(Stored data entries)
::::::::
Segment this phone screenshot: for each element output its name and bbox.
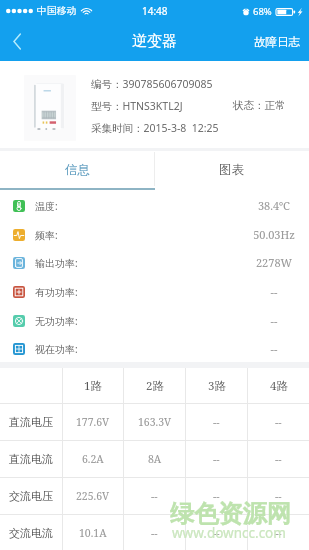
staticText: -- <box>238 313 309 328</box>
staticText: 交流电流 <box>9 526 53 540</box>
staticText: 采集时间：2015-3-8 12:25 <box>91 121 219 135</box>
staticText: 温度: <box>35 199 58 213</box>
staticText: 2278W <box>238 255 309 270</box>
staticText: 163.3V <box>138 415 172 429</box>
staticText: 68% <box>253 5 272 18</box>
staticText: -- <box>275 452 282 466</box>
staticText: 故障日志 <box>254 35 300 49</box>
button[interactable]: 频率: <box>0 219 309 248</box>
staticText: 图表 <box>219 162 244 178</box>
button[interactable]: 输出功率: <box>0 247 309 276</box>
staticText: 状态：正常 <box>233 99 286 112</box>
staticText: 视在功率: <box>35 342 78 356</box>
staticText: 频率: <box>35 228 58 242</box>
button[interactable]: 图表 <box>154 151 309 190</box>
staticText: -- <box>238 341 309 356</box>
staticText: -- <box>213 526 220 540</box>
staticText: -- <box>151 526 158 540</box>
staticText: 型号：HTNS3KTL2J <box>91 99 183 113</box>
staticText: -- <box>213 452 220 466</box>
staticText: 38.4℃ <box>238 198 309 213</box>
staticText: 50.03Hz <box>238 227 309 242</box>
staticText: 无功功率: <box>35 314 78 328</box>
staticText: 10.1A <box>79 526 107 540</box>
staticText: 绿色资源网 <box>170 499 291 529</box>
staticText: www.downcc.com <box>172 524 286 542</box>
button[interactable]: 有功功率: <box>0 276 309 305</box>
button[interactable]: 无功功率: <box>0 305 309 334</box>
button[interactable]: 视在功率: <box>0 333 309 362</box>
staticText: 8A <box>148 452 162 466</box>
staticText: -- <box>275 489 282 503</box>
button[interactable]: 温度: <box>0 190 309 219</box>
staticText: 编号：390785606709085 <box>91 77 213 91</box>
staticText: 14:48 <box>142 4 168 18</box>
button[interactable]: 故障日志 <box>0 22 309 61</box>
staticText: 输出功率: <box>35 256 78 270</box>
staticText: 1路 <box>84 378 102 394</box>
staticText: 2路 <box>146 378 164 394</box>
staticText: 177.6V <box>76 415 110 429</box>
staticText: -- <box>213 489 220 503</box>
staticText: 逆变器 <box>132 32 177 51</box>
staticText: -- <box>275 415 282 429</box>
staticText: -- <box>275 526 282 540</box>
staticText: -- <box>213 415 220 429</box>
staticText: 3路 <box>208 378 226 394</box>
staticText: 直流电压 <box>9 415 53 429</box>
staticText: 交流电压 <box>9 489 53 503</box>
staticText: 4路 <box>270 378 288 394</box>
button[interactable]: 信息 <box>0 151 154 190</box>
staticText: -- <box>151 489 158 503</box>
button[interactable]: Back <box>0 22 34 61</box>
staticText: 信息 <box>65 162 90 178</box>
staticText: -- <box>238 284 309 299</box>
staticText: 6.2A <box>82 452 104 466</box>
staticText: 225.6V <box>76 489 110 503</box>
staticText: 直流电流 <box>9 452 53 466</box>
staticText: 有功功率: <box>35 285 78 299</box>
staticText: 中国移动 <box>37 5 77 17</box>
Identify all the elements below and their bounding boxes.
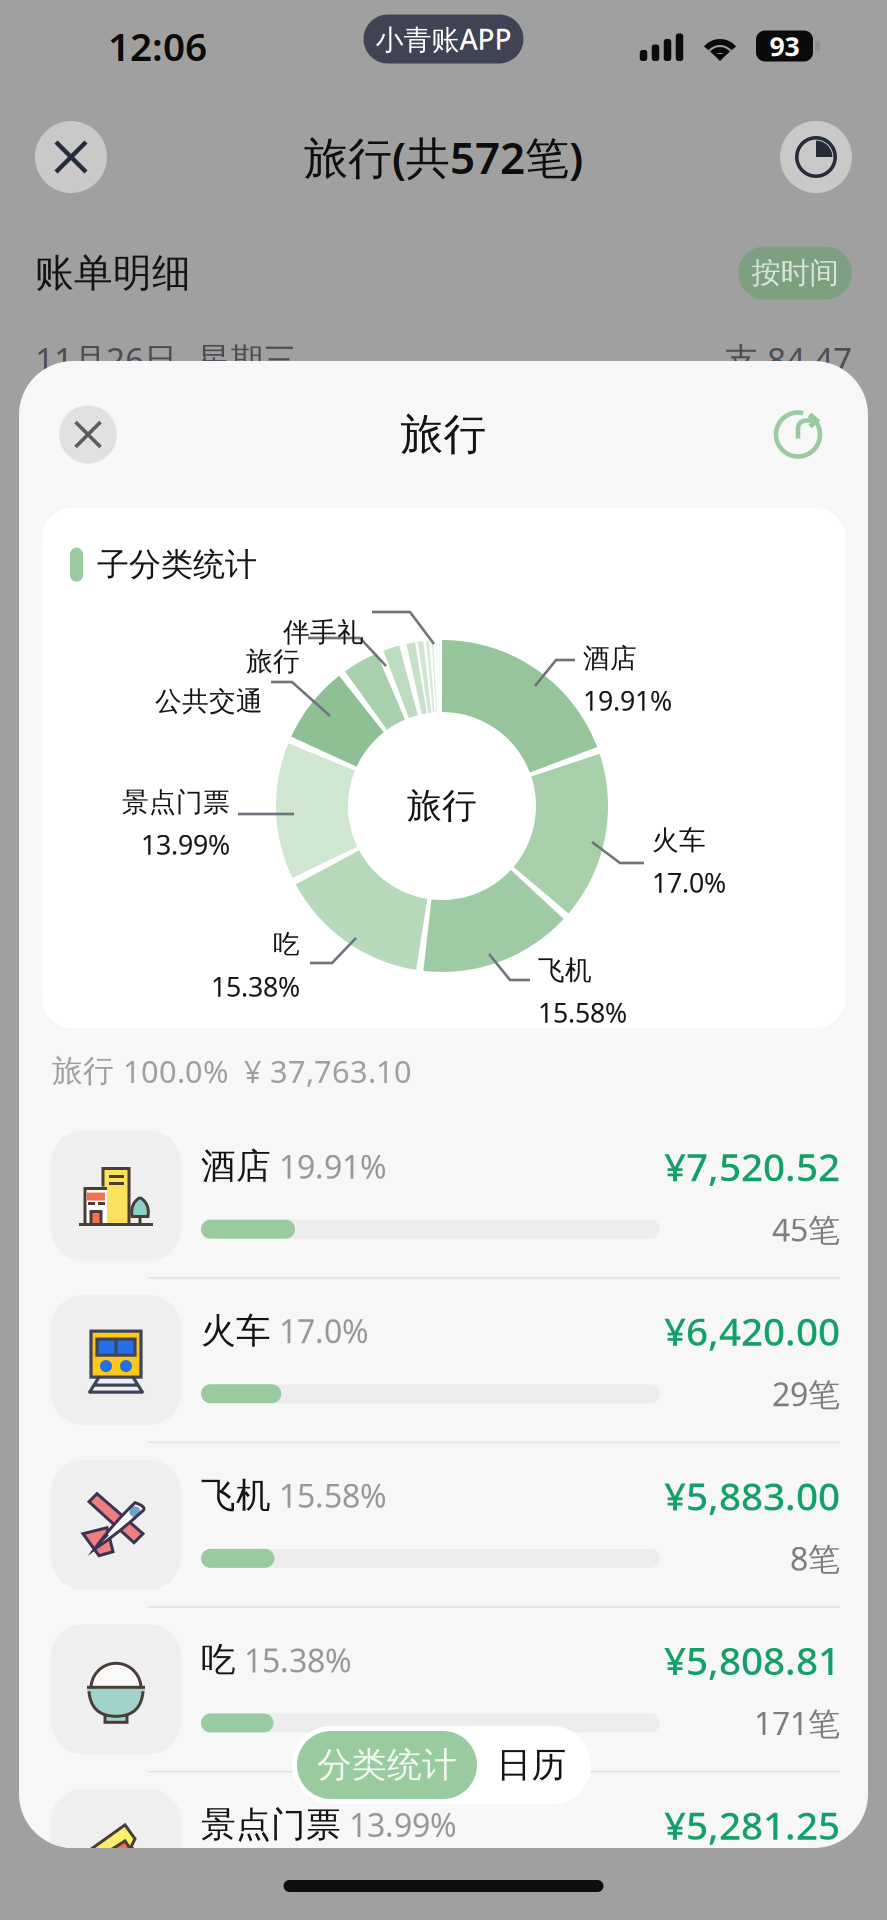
- staticText: ¥7,520.52: [664, 1141, 840, 1192]
- staticText: 景点门票: [201, 1803, 341, 1846]
- staticText: 171笔: [754, 1702, 840, 1744]
- staticText: 旅行: [400, 408, 486, 461]
- staticText: 100.0%: [123, 1051, 244, 1091]
- button[interactable]: 酒店: [19, 1114, 868, 1277]
- staticText: 景点门票: [122, 786, 230, 819]
- staticText: 19.91%: [583, 683, 672, 718]
- staticText: 酒店: [583, 642, 637, 675]
- button[interactable]: 吃: [19, 1608, 868, 1771]
- staticText: 公共交通: [155, 685, 263, 718]
- staticText: 吃: [273, 928, 300, 961]
- staticText: 酒店: [201, 1145, 271, 1188]
- button[interactable]: 飞机: [19, 1443, 868, 1606]
- staticText: 伴手礼: [283, 616, 364, 649]
- staticText: 飞机: [201, 1474, 271, 1517]
- staticText: 火车: [652, 824, 706, 857]
- staticText: 旅行: [246, 645, 300, 678]
- staticText: 15.58%: [538, 995, 627, 1030]
- staticText: 吃: [201, 1639, 236, 1681]
- button[interactable]: 分类统计: [297, 1731, 477, 1799]
- staticText: 日历: [496, 1744, 566, 1786]
- staticText: 飞机: [538, 954, 592, 987]
- staticText: 15.38%: [236, 1639, 352, 1681]
- staticText: 旅行: [52, 1052, 123, 1090]
- staticText: ¥6,420.00: [664, 1305, 840, 1356]
- staticText: 15.58%: [271, 1474, 387, 1517]
- staticText: 29笔: [772, 1372, 840, 1415]
- staticText: 15.38%: [211, 969, 300, 1004]
- staticText: ¥5,281.25: [664, 1799, 840, 1850]
- staticText: 账单明细: [35, 249, 191, 297]
- staticText: 17.0%: [271, 1310, 369, 1352]
- staticText: 45笔: [772, 1208, 840, 1250]
- staticText: 小青账APP: [376, 20, 512, 58]
- staticText: 13.99%: [341, 1803, 457, 1846]
- staticText: 8笔: [790, 1537, 840, 1580]
- staticText: 分类统计: [317, 1744, 457, 1786]
- button[interactable]: 关闭: [51, 398, 125, 472]
- button[interactable]: 火车: [19, 1279, 868, 1442]
- staticText: 11月26日 星期三: [35, 337, 296, 381]
- staticText: 支 84.47: [725, 337, 852, 381]
- staticText: 旅行: [407, 785, 477, 827]
- staticText: 子分类统计: [97, 545, 257, 584]
- staticText: ¥ 37,763.10: [244, 1051, 412, 1091]
- staticText: ¥5,808.81: [664, 1634, 840, 1686]
- button[interactable]: 景点门票: [19, 1772, 868, 1920]
- staticText: 12:06: [108, 20, 207, 72]
- button[interactable]: 分享: [761, 398, 835, 472]
- staticText: 93: [770, 28, 800, 64]
- staticText: 按时间: [752, 255, 838, 291]
- staticText: 17.0%: [652, 865, 726, 900]
- button[interactable]: 日历: [477, 1731, 586, 1799]
- staticText: 旅行(共572笔): [304, 128, 583, 186]
- staticText: 19.91%: [271, 1145, 387, 1188]
- staticText: 火车: [201, 1310, 271, 1352]
- staticText: ¥5,883.00: [664, 1470, 840, 1521]
- staticText: 13.99%: [141, 827, 230, 862]
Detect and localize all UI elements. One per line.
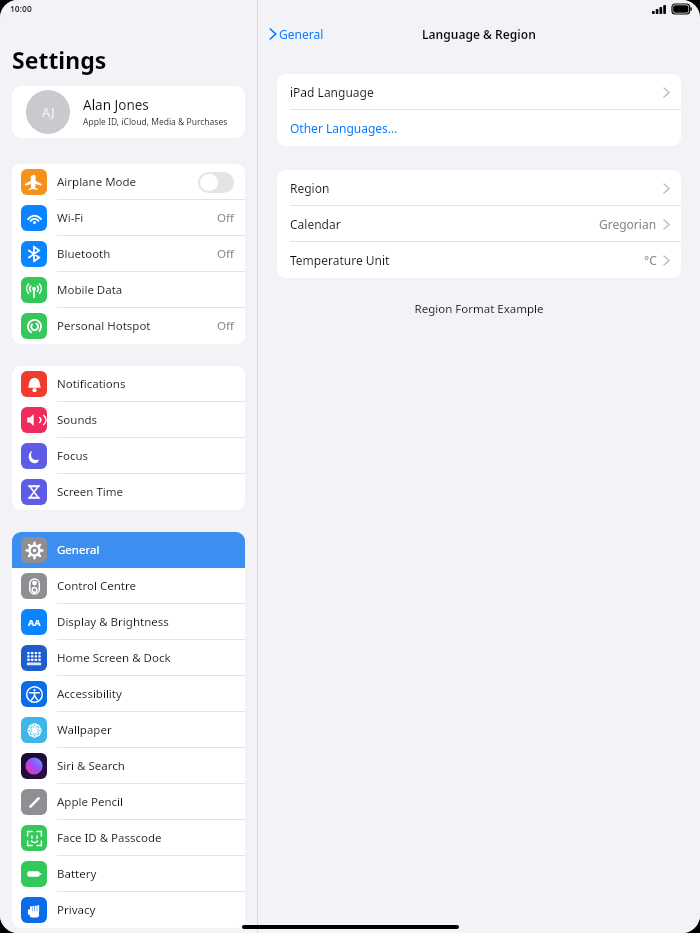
staticText: Mobile Data	[57, 282, 234, 298]
button[interactable]: General	[12, 532, 245, 568]
staticText: Focus	[57, 448, 234, 464]
button[interactable]: iPad Language	[277, 74, 681, 110]
staticText: Home Screen & Dock	[57, 650, 234, 666]
staticText: Battery	[57, 866, 234, 882]
button[interactable]: AA	[12, 604, 245, 640]
staticText: Bluetooth	[57, 246, 217, 262]
button[interactable]: AJ	[12, 86, 245, 138]
button[interactable]: Privacy	[12, 892, 245, 928]
staticText: Screen Time	[57, 484, 234, 500]
staticText: iPad Language	[290, 84, 662, 100]
staticText: Alan Jones	[83, 96, 149, 114]
staticText: Region Format Example	[258, 301, 700, 317]
button[interactable]: Control Centre	[12, 568, 245, 604]
staticText: AJ	[42, 103, 55, 121]
button[interactable]: Siri & Search	[12, 748, 245, 784]
staticText: Apple Pencil	[57, 794, 234, 810]
button[interactable]: Wi-Fi	[12, 200, 245, 236]
button[interactable]: Calendar	[277, 206, 681, 242]
staticText: Region	[290, 180, 662, 196]
staticText: Siri & Search	[57, 758, 234, 774]
button[interactable]: Personal Hotspot	[12, 308, 245, 344]
staticText: Language & Region	[422, 26, 536, 42]
staticText: AA	[28, 616, 41, 628]
button[interactable]: Accessibility	[12, 676, 245, 712]
staticText: Notifications	[57, 376, 234, 392]
button[interactable]: Screen Time	[12, 474, 245, 510]
staticText: Control Centre	[57, 578, 234, 594]
staticText: Temperature Unit	[290, 252, 644, 268]
staticText: Apple ID, iCloud, Media & Purchases	[83, 116, 228, 128]
staticText: General	[279, 26, 324, 42]
staticText: Privacy	[57, 902, 234, 918]
button[interactable]: Notifications	[12, 366, 245, 402]
button[interactable]: Wallpaper	[12, 712, 245, 748]
button[interactable]: Airplane Mode	[12, 164, 245, 200]
button[interactable]: Airplane Mode toggle	[198, 172, 234, 193]
button[interactable]: Region	[277, 170, 681, 206]
button[interactable]: Home Screen & Dock	[12, 640, 245, 676]
staticText: Face ID & Passcode	[57, 830, 234, 846]
button[interactable]: Bluetooth	[12, 236, 245, 272]
button[interactable]: Focus	[12, 438, 245, 474]
staticText: Gregorian	[599, 216, 657, 232]
staticText: Wallpaper	[57, 722, 234, 738]
button[interactable]: Temperature Unit	[277, 242, 681, 278]
staticText: 10:00	[10, 3, 32, 15]
staticText: Airplane Mode	[57, 174, 198, 190]
staticText: Calendar	[290, 216, 599, 232]
staticText: Other Languages...	[290, 120, 671, 136]
staticText: Off	[217, 318, 234, 334]
staticText: Settings	[12, 44, 107, 75]
button[interactable]: Battery	[12, 856, 245, 892]
button[interactable]: Sounds	[12, 402, 245, 438]
staticText: Personal Hotspot	[57, 318, 217, 334]
button[interactable]: Other Languages...	[277, 110, 681, 146]
staticText: Off	[217, 246, 234, 262]
button[interactable]: General	[266, 23, 326, 45]
staticText: Accessibility	[57, 686, 234, 702]
button[interactable]: Apple Pencil	[12, 784, 245, 820]
staticText: °C	[644, 252, 657, 268]
button[interactable]: Face ID & Passcode	[12, 820, 245, 856]
staticText: Off	[217, 210, 234, 226]
staticText: Sounds	[57, 412, 234, 428]
staticText: Wi-Fi	[57, 210, 217, 226]
button[interactable]: Mobile Data	[12, 272, 245, 308]
staticText: General	[57, 542, 234, 558]
staticText: Display & Brightness	[57, 614, 234, 630]
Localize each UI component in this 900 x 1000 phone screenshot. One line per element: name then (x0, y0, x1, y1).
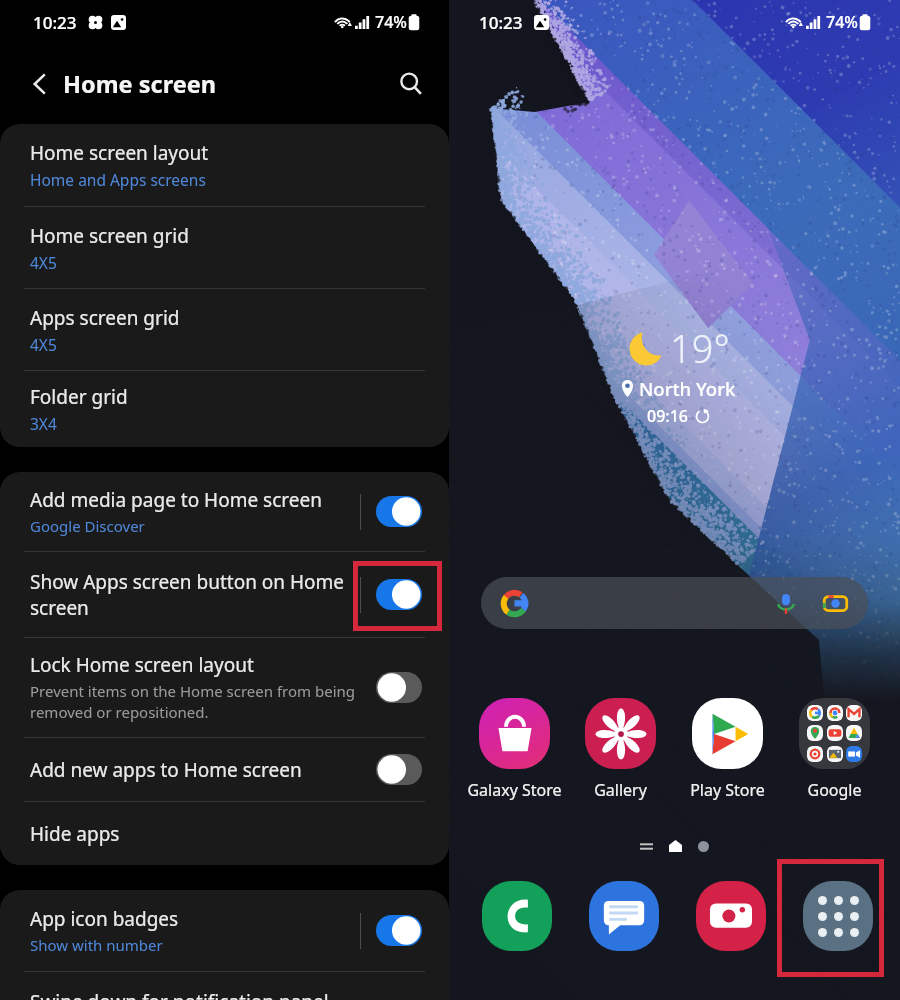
button[interactable]: Phone (482, 881, 552, 951)
staticText: Home and Apps screens (30, 169, 206, 190)
button[interactable]: Switch on (376, 579, 422, 610)
staticText: 74% (375, 11, 407, 33)
button[interactable]: Google (781, 698, 888, 801)
staticText: Add new apps to Home screen (30, 757, 302, 783)
staticText: 19° (670, 322, 730, 374)
staticText: Galaxy Store (467, 779, 562, 801)
button[interactable]: Home screen layout (0, 124, 449, 206)
staticText: Gallery (594, 779, 647, 801)
staticText: Folder grid (30, 384, 128, 410)
button[interactable]: 19° (453, 322, 900, 427)
staticText: Home screen (63, 68, 217, 100)
button[interactable]: App icon badges (0, 890, 449, 971)
button[interactable]: Messages (589, 881, 659, 951)
staticText: Prevent items on the Home screen from be… (30, 681, 364, 723)
button[interactable]: Swipe down for notification panel (0, 972, 449, 1000)
button[interactable]: Switch off (376, 754, 422, 785)
staticText: Home screen layout (30, 140, 209, 166)
button[interactable]: Switch on (376, 496, 422, 527)
button[interactable]: Lock Home screen layout (0, 638, 449, 737)
button[interactable]: Navigate up (18, 62, 62, 106)
button[interactable]: Home screen grid (0, 207, 449, 288)
staticText: Show Apps screen button on Home screen (30, 569, 351, 621)
staticText: 74% (826, 11, 858, 33)
button[interactable]: Apps screen (803, 881, 873, 951)
button[interactable]: Camera (696, 881, 766, 951)
button[interactable]: Play Store (674, 698, 781, 801)
button[interactable]: Folder grid (0, 371, 449, 447)
button[interactable]: Search Google (481, 577, 868, 629)
staticText: Google Discover (30, 516, 145, 536)
button[interactable]: Galaxy Store (461, 698, 567, 801)
staticText: Add media page to Home screen (30, 487, 322, 513)
button[interactable]: Apps screen grid (0, 289, 449, 370)
button[interactable]: Show Apps screen button on Home screen (0, 552, 449, 637)
staticText: North York (639, 376, 736, 401)
button[interactable]: Hide apps (0, 802, 449, 865)
staticText: 09:16 (647, 405, 688, 427)
staticText: Play Store (690, 779, 765, 801)
button[interactable]: Search (389, 62, 433, 106)
button[interactable]: Switch off (376, 672, 422, 703)
staticText: 4X5 (30, 334, 57, 355)
button[interactable]: Switch on (376, 915, 422, 946)
staticText: 3X4 (30, 413, 57, 434)
button[interactable]: Add media page to Home screen (0, 472, 449, 551)
staticText: Hide apps (30, 821, 120, 847)
staticText: Google (807, 779, 862, 801)
staticText: 10:23 (33, 11, 77, 34)
staticText: Apps screen grid (30, 305, 180, 331)
staticText: Swipe down for notification panel (30, 989, 329, 1000)
staticText: App icon badges (30, 906, 179, 932)
button[interactable]: Add new apps to Home screen (0, 738, 449, 801)
staticText: 4X5 (30, 252, 57, 273)
staticText: Show with number (30, 935, 163, 955)
staticText: 10:23 (479, 11, 523, 34)
button[interactable]: Gallery (567, 698, 674, 801)
staticText: Lock Home screen layout (30, 652, 254, 678)
staticText: Home screen grid (30, 223, 189, 249)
::::::::
Task description: Looking over the records, find each line with the word "Bluetooth" and copy it.

Written response:
staticText: Bluetooth	[57, 246, 217, 262]
button[interactable]: Bluetooth	[12, 236, 245, 272]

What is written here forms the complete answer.